Important Australian + International Fine Art
29 April 2009

Del Kathryn Barton

born 1972

synthetic polymer paint, gouache, watercolour and ink on canvas

120.0 x 86.0 cm

signed and dated upper right: del kathryn barton 2005

$40,000 - 50,000
Sold for $48,000 (inc. BP) in Auction 8 - 29 April 2009, Melbourne

Karen Woodbury Gallery, Melbourne
Private collection, Sydney


Del Kathryn Barton: thank you for loving me, Karen Woodbury Gallery, Melbourne, 7 September - 1 October 2005

Catalogue text

Del Kathryn Barton's work is instantly recognisable by the artists’ compulsive engagement with the decorative, and her exquisitely crafted, hyperbolic imagery of the feminine. As Barton muses, ‘...the obsession with the human form is about me trying to locate myself, to understand being present physiologically. [It is] layered with concerns regarding body politics, sexuality, death, pleasure principles, love, body-boundary confusions. To put it succinctly, I’d say my work is a sort of documentation of my desire to understand what it means to me to be in a woman's body.’1

The owl, a familiar of the Greek goddess Athena, virgin patron of Athens was considered the embodiment of wisdom. It was not only the companion but also the animal manifestation of the shape-shifting deity when she roamed the corporeal world. In Girl as Owl, the wide, unblinking eyes of that nocturnal creature are delicately rendered as inky portals, the subject neither child nor adult but rather belonging to the half-lit realms of adolescence.

Encompassing the duality of exposure and concealment, Girl as Owl presents a flushed though impregnable figure. Interlocking her subject with a broader history of Western mythologies, Barton deftly references not only Athena, but also one of the peerless predators of the natural world. Able to see in the dark, and having few natural enemies, the owl is a creature which is the embodiment of predation and the natural order of birth, fleeting life and death. It kills without sound, with a violence that is swift and necessary.
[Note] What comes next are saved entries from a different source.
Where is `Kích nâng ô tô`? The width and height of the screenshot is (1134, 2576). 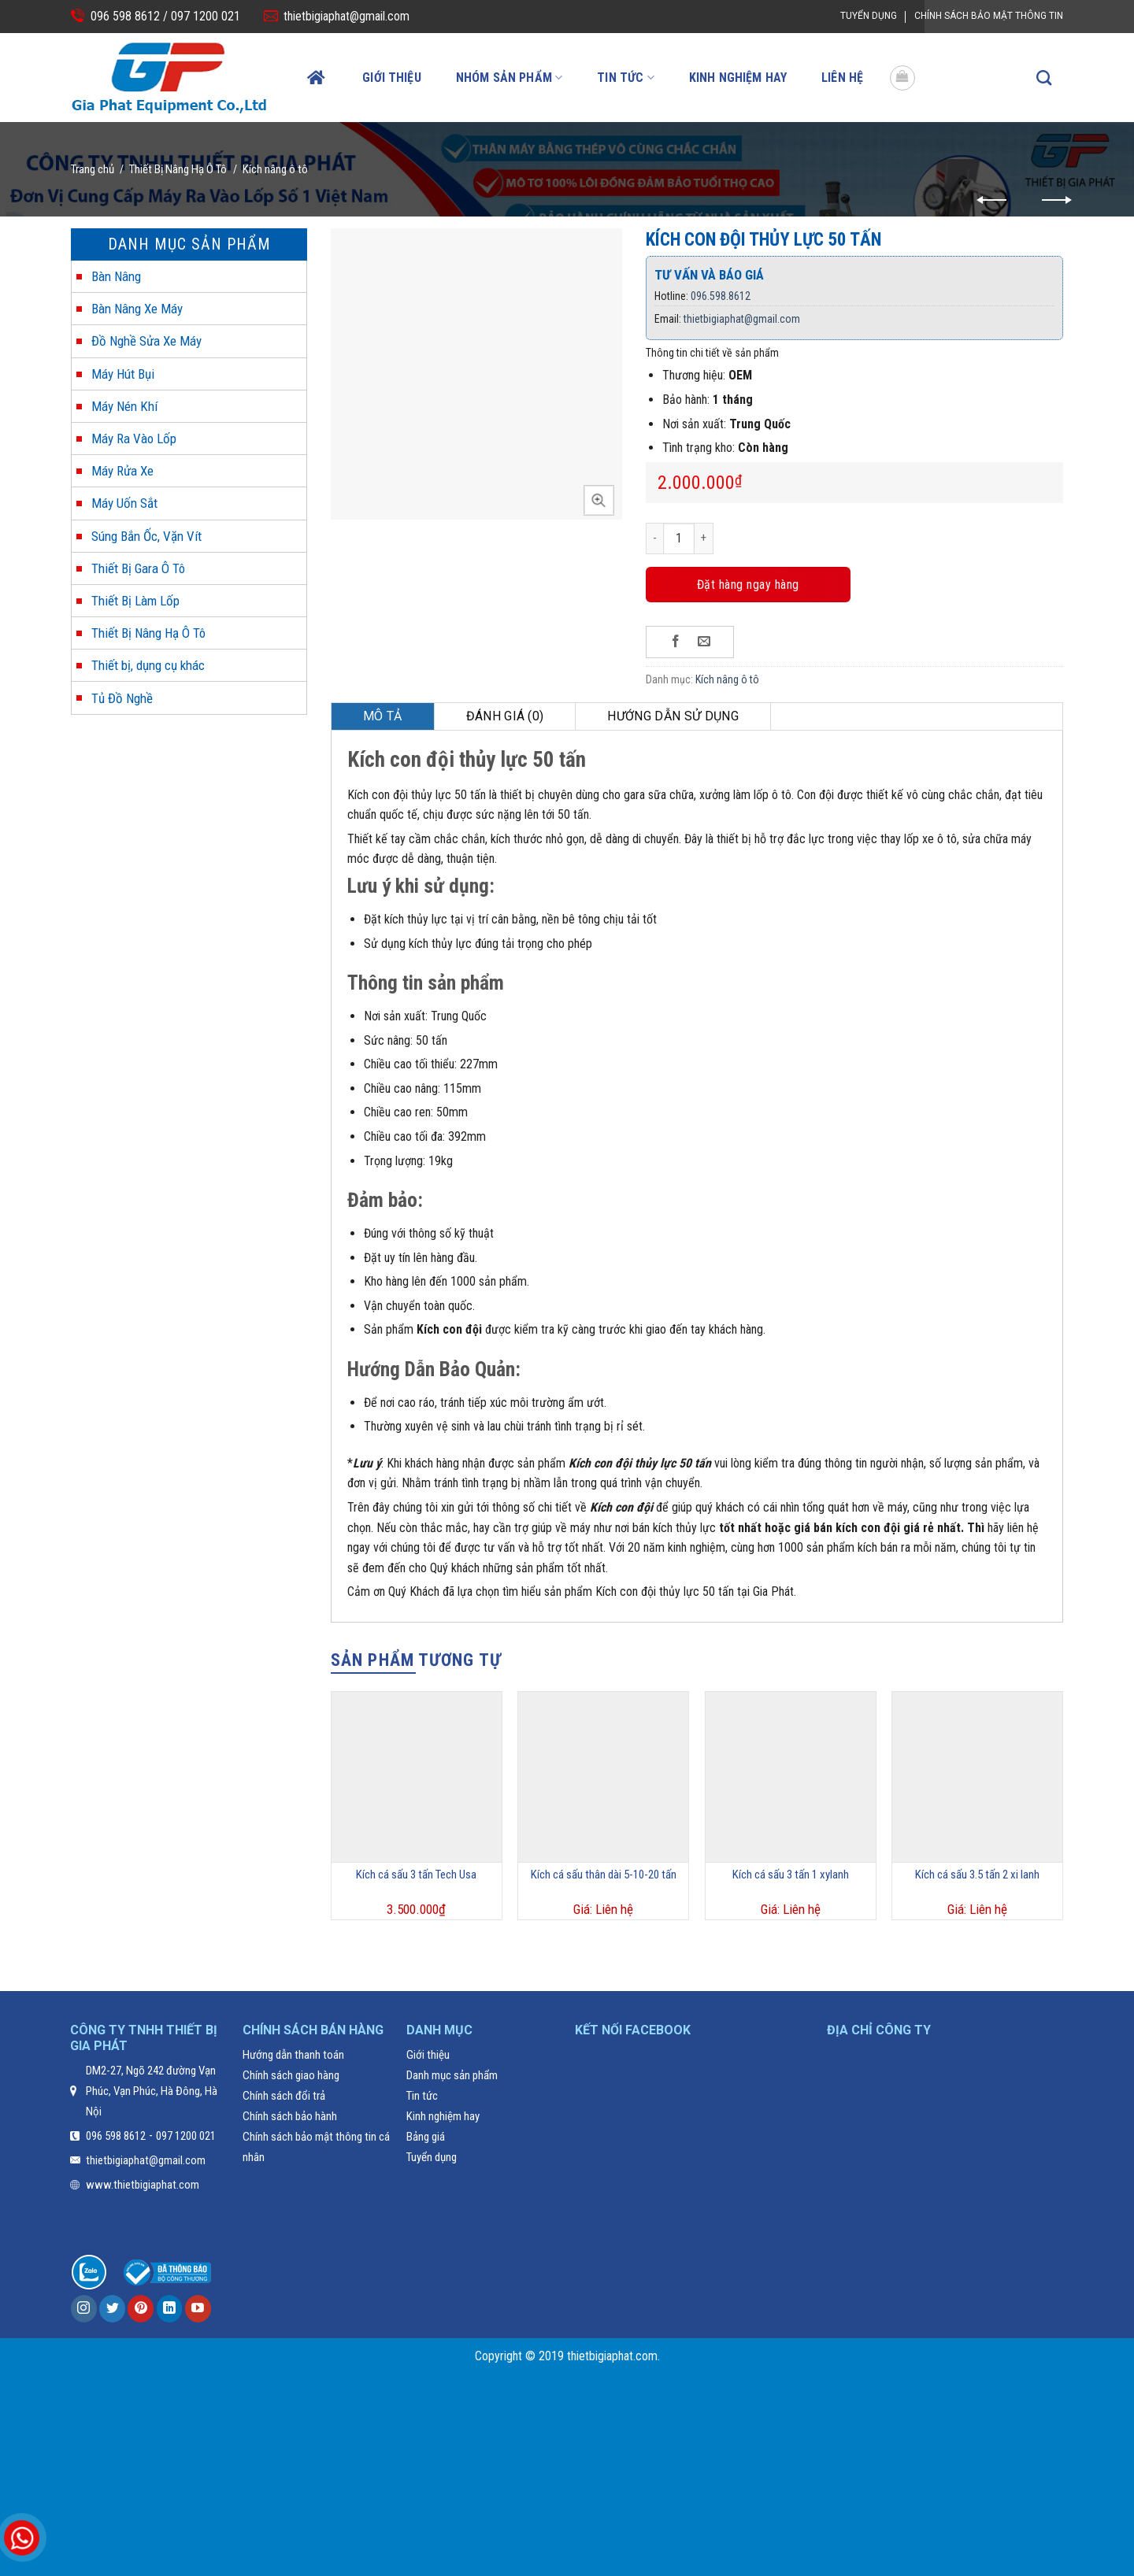 Kích nâng ô tô is located at coordinates (275, 169).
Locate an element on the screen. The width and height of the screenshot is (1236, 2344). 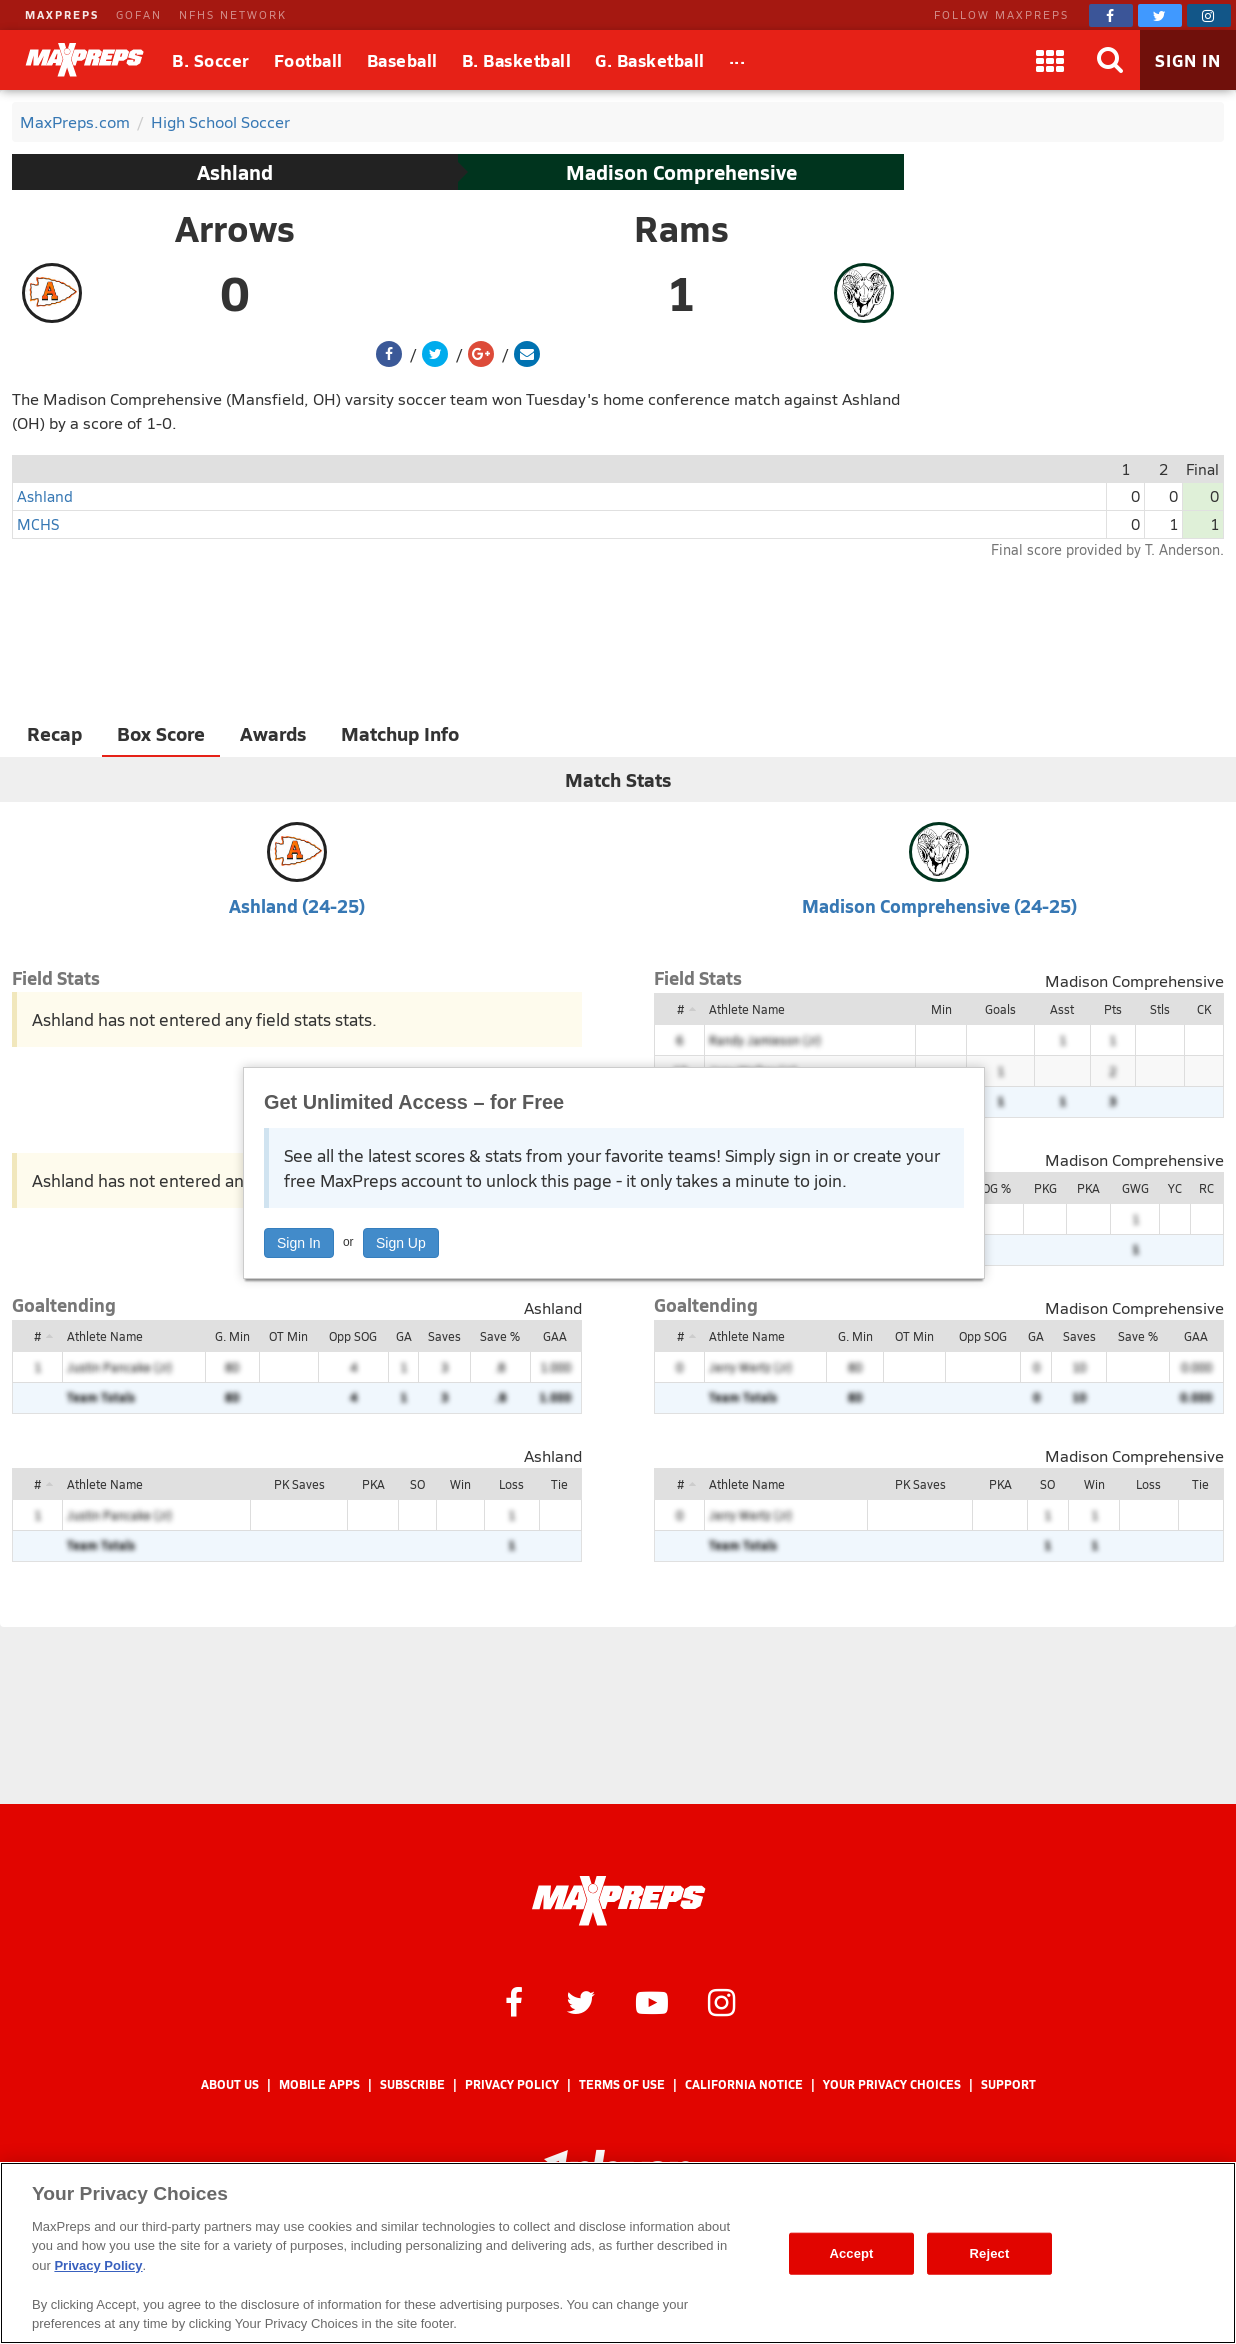 [MaxPreps on Instagram] is located at coordinates (1209, 15).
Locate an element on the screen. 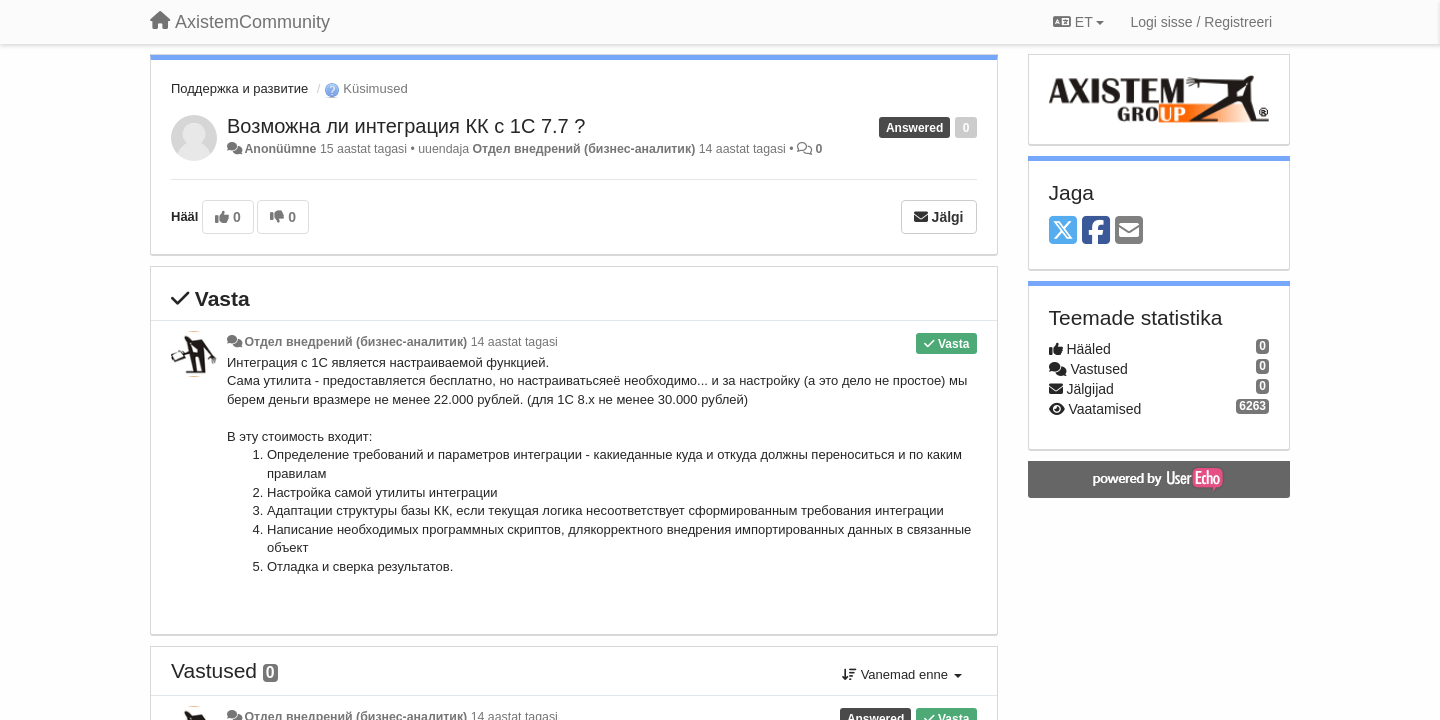  Anonüümne is located at coordinates (280, 149).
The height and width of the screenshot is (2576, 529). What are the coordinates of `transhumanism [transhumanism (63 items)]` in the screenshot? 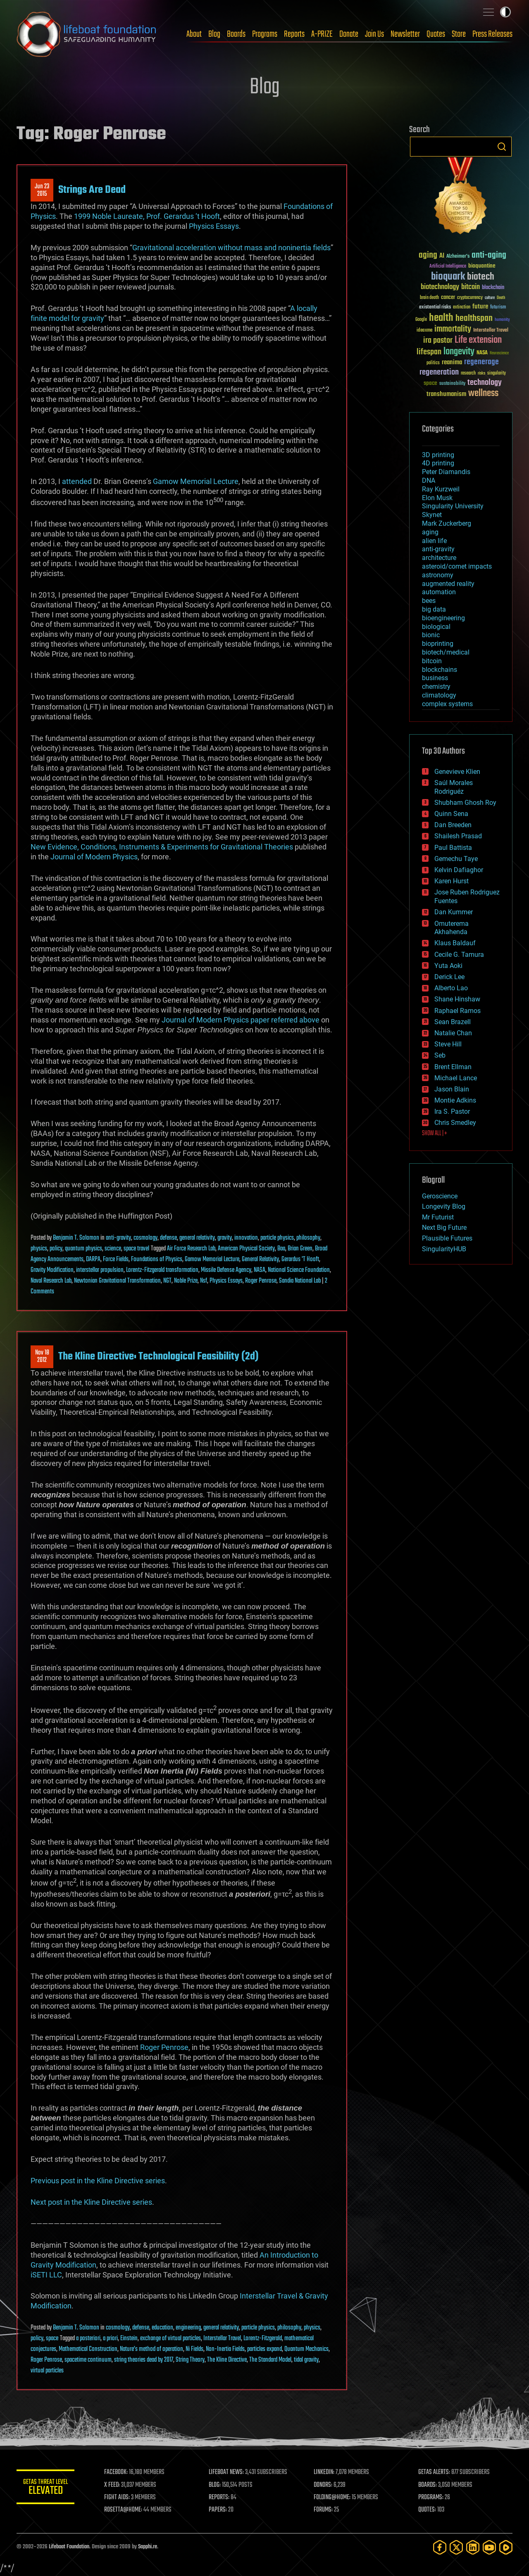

As Barton notes, ‘The animal psyche retains dualities that hold seemingly impenetrable mysteries... Mysteries pertaining to lives lived in an elemental, instinctive immediacy that the contemporary human no longer shares on that physical level.’2

1. Barton cited in Baker, C., ‘Basic Instinct: Rabbit Protectors and Pussy Lovers’, Oyster Magazine, vol 43, December - January 2003
2. Barton cited in Baker, op.cit.

Del Kathryn Barton is represented by Karen Woodbury Gallery, Melbourne and Kaliman Gallery, Sydney.